By Tom Hardiman, CAE
The benefits of modular construction are becoming more widely known. The reduced time spent onsite leads to fewer health and safety issues for construction workers, quality building, accelerated construction schedules, and a faster return on investment (ROI). The momentum of various green rating programs and standards is now drawing attention to the advantages of offsite construction in terms of sustainable building.
The Modular Building Institute (MBI) defines modular construction as an offsite process, performed in a factory setting, yielding three-dimensional modules that are transported and assembled at the building’s final location. Due to the controlled process, modular construction by nature is material- and resource-efficient and an inherently greener construction process.
As this article explores, the green advantages of modular construction include:
- less material waste;
- reduced site disturbance; and
- ability to repurpose and reuse existing buildings and components.
Less material waste
Traditional onsite construction focuses on recycling or diversion of material waste post-construction. The modular construction industry, however, focuses on reducing waste on the front end by completing up to 90 per cent of the building in an indoor environment.

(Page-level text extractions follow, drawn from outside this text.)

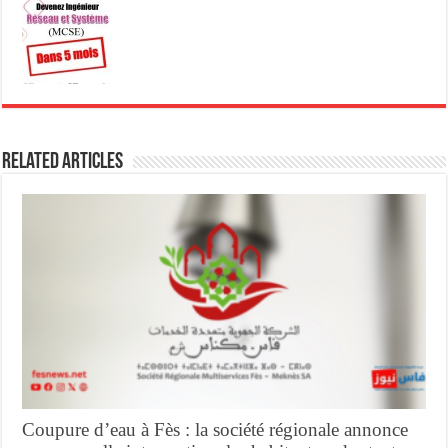
Related Articles
Coupure d’eau à Fès : la société régionale annonce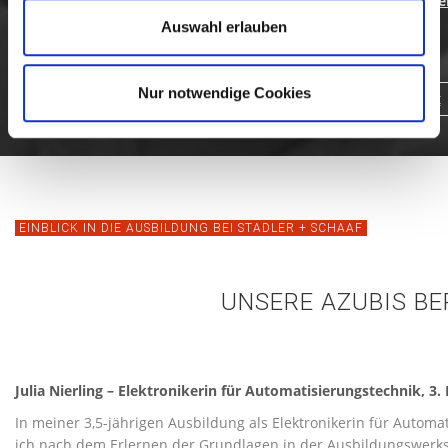
Unsere offenen Ausbildungsplätze findest du in unserem
Karrie
Auswahl erlauben
Nur notwendige Cookies
Bewirb dich jetzt
EINBLICK IN DIE AUSBILDUNG BEI STADLER + SCHAAF
UNSERE AZUBIS BE
Julia Nierling – Elektronikerin für Automatisierungstechnik, 3.
In meiner 3,5-jährigen Ausbildung als Elektronikerin für Automa
ich nach dem Erlernen der Grundlagen in der Ausbildungswerks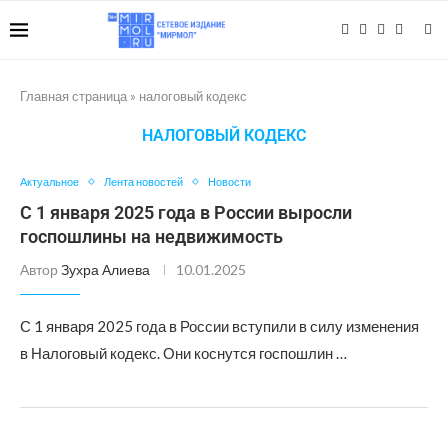
Главная страница
»
налоговый кодекс
НАЛОГОВЫЙ КОДЕКС
Актуальное
Лента новостей
Новости
С 1 января 2025 года в России выросли
госпошлины на недвижимость
Автор
Зухра Алиева
10.01.2025
С 1 января 2025 года в России вступили в силу изменения
в Налоговый кодекс. Они коснутся госпошлин …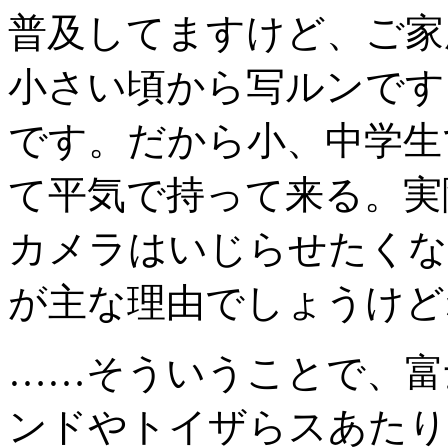
普及してますけど、ご家
小さい頃から写ルンです
です。だから小、中学生
て平気で持って来る。実
カメラはいじらせたくな
が主な理由でしょうけど
……そういうことで、富
ンドやトイザらスあたり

Building the modules in a factory provides greater accountability over materials and protects them from inclement weather and theft. Repetition in the production process allows materials to be measured and accounted for before leaving the factory, significantly reducing the amount of waste sent to landfills. Modular builders also have the ability to store much more material than onsite builders and have a better idea of how many materials they will need at the start of construction.
The automated, streamlined modular construction process can also improve the quality of the buildings and allow for fewer onsite errors and less re-work toward the end of the build cycle, further reducing the amount of waste on a project.
Another key way the modular construction industry can help limit waste is by recycling and reusing its buildings. Modular buildings are more readily designed for reuse and deconstruction. The buildings can come apart in the same pieces in which they were created. When a building is no longer needed for its current purpose, modular buildings can be disassembled and the modules relocated or repurposed for a new use. Entire buildings can be recycled in some cases, eliminating the need to abandon or demolish a building while a completely new one is constructed.
Reduced site disturbance
The offsite construction process also produces fewer site disturbances due to the reduced time onsite, less waste to landfills from the site, decreased construction pollutants at the site, and minimal community disruption.
Another key reason why offsite construction provides less environmental disruption is because of the reduced vehicular traffic. With modular construction, modules can be assembled in the factory at the same time the site preparation is taking place. This allows for most projects to be completed 30 to 50 per cent sooner than if the whole building was completed onsite. This streamlined and efficient work process results in fewer labour hours needed per project, and fewer trips to the site per project.